[Excerpted records — start]

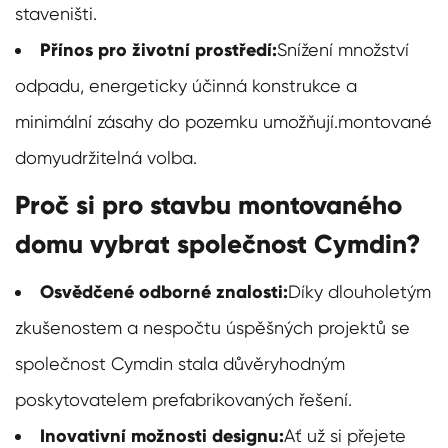
staveništi.
Přínos pro životní prostředí:
Snížení množství
odpadu, energeticky účinná konstrukce a
minimální zásahy do pozemku umožňují.
montované
domy
udržitelná volba.
Proč si pro stavbu montovaného
domu vybrat společnost Cymdin?
Osvědčené odborné znalosti:
Díky dlouholetým
zkušenostem a nespočtu úspěšných projektů se
společnost Cymdin stala důvěryhodným
poskytovatelem prefabrikovaných řešení.
Inovativní možnosti designu:
Ať už si přejete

[Excerpted records — finish]

### What you will do:
Everything in the entries except the pictures should be returned exactly as given.

### The completed task:
staveništi.
Přínos pro životní prostředí:
Snížení množství
odpadu, energeticky účinná konstrukce a
minimální zásahy do pozemku umožňují.
montované
domy
udržitelná volba.
Proč si pro stavbu montovaného
domu vybrat společnost Cymdin?
Osvědčené odborné znalosti:
Díky dlouholetým
zkušenostem a nespočtu úspěšných projektů se
společnost Cymdin stala důvěryhodným
poskytovatelem prefabrikovaných řešení.
Inovativní možnosti designu:
Ať už si přejete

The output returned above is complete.